Building community

The South Lawn design provides gathering places large and small.

By Staff Writers
This is an image of a South Lawn architectural rendering

Courtesy of Moore Ruble Yudell Architects & Planners.

Offices and classrooms of the South Lawn Project will boast the latest technology for teaching and research. But there’s something far simpler that
the College will gain in the new complex of buildings, something that the University’s original Academical Village provided and that human beings have sought since our earliest days: places for people to get together.

When plans for the project were first announced, history department chair Duane Osheim was worried the South Lawn could be a kind of Siberia, far from the library and a good cup of coffee. He’s not worried anymore.

The project’s glass-walled Commons building will feature café service of coffee and light meals, with seating for about 150 on two levels and a terrace.
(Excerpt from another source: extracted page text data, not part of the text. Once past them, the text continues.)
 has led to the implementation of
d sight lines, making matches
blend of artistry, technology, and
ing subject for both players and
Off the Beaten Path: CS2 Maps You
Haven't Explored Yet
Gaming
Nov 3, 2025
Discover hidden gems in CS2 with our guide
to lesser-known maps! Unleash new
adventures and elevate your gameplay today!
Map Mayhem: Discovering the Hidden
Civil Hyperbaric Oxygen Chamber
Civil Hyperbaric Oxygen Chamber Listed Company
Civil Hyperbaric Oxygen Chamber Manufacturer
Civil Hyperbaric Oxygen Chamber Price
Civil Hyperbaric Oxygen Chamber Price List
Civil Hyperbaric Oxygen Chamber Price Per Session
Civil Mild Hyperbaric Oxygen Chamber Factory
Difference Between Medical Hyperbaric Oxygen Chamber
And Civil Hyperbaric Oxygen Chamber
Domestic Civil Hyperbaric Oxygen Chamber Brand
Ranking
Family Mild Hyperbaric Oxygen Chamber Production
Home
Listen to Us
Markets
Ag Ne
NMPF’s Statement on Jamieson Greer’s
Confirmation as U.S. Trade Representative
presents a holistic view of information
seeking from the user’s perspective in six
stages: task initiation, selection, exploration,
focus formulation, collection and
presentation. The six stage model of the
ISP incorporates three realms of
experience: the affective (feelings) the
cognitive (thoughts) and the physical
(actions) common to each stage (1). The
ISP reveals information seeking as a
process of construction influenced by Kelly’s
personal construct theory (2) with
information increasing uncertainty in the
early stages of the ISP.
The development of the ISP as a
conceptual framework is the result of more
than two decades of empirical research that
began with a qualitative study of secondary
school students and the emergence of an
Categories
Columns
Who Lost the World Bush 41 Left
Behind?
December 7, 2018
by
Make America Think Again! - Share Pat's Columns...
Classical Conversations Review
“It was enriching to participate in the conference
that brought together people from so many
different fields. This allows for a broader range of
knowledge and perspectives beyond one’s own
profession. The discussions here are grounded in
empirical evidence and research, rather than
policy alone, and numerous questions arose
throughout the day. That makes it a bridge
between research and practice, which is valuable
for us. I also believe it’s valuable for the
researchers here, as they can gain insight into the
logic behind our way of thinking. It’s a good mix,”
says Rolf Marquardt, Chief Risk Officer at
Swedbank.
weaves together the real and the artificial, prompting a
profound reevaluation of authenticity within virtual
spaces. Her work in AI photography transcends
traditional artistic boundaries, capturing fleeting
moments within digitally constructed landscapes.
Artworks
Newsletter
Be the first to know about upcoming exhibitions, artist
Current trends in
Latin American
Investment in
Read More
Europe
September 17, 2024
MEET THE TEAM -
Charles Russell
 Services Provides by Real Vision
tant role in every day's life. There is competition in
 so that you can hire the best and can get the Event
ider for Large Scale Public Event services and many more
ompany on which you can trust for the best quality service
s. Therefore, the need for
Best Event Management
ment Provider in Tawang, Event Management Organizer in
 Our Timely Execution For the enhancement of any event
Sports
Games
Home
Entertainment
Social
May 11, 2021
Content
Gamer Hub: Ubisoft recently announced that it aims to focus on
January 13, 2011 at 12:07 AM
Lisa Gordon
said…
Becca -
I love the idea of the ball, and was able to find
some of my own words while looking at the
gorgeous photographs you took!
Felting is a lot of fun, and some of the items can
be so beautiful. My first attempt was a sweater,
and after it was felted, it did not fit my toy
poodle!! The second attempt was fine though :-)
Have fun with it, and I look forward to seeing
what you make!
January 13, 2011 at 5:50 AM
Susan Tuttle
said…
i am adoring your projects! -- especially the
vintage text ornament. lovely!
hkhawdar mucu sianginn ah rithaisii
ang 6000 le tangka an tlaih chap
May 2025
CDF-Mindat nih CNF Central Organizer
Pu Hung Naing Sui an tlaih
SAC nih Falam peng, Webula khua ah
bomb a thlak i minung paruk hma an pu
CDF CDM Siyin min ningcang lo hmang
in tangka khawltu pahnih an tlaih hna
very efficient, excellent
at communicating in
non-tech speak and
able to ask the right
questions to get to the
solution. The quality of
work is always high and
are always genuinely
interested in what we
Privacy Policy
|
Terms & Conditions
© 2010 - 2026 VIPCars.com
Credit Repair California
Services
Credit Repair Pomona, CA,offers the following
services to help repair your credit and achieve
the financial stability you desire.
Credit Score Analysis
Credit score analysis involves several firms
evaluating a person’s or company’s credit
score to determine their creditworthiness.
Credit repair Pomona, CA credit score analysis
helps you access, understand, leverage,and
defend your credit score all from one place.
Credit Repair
Wireless Internet access and gathering places galore are provided throughout the buildings and in the gardens that will surround them.

The office suites for each department going into the buildings — politics and religious studies will join history in Phase I — will include large and small seminar rooms that can be used for classes or workshops. A talk by a visiting speaker could be followed by a reception just steps away, either in the department’s space or in the central Commons.
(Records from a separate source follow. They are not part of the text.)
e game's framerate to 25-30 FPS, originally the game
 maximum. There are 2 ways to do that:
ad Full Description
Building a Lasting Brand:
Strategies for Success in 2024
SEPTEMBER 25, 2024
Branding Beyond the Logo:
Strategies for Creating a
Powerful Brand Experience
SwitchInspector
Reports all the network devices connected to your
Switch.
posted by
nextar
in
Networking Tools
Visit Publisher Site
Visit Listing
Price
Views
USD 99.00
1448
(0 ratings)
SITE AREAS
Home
“It seems to me it will make scholarly and even social interchanges more possible,” says Osheim. “Now a talk would typically be in an unused classroom, or perhaps in a nice building like Garrett Hall that unfortunately closes at 5.”

The project will “create a space that we can use in all sorts of formal and informal ways to get people together,” Osheim says. “A great problem many departments have is that there are no places you can simply congregate.”

After class in Cabell, he adds, “all you want is to get away. But when you get away, where do you go?” Graduate teaching assistants often hold their office hours in Alderman Café. The space occupied by card catalogs in the pre-computer era now has coffee service, café tables, computer stations, wireless Internet and comfortable upholstered furniture where students can read — or even nap.

Alderman is “a good model for what we would like to see happen in these public places,” he says. “They’ll provide a greater chance for students and faculty to hang around” and have the kind of casual conversations that are difficult to have now.

These gathering areas are “essential for the kind of interchange you really want to foster. It’s not sterile space,” Osheim explains. “We probably can’t even predict all the things that can happen there.

“All the high-tech stuff will make special events or lectures easier to manage, but the benefits are the low-tech ones, the ones where people can meet,” says Osheim. “Just in terms of solving problems — administrative or intellectual — if we can just get people together, things can be so much easier.”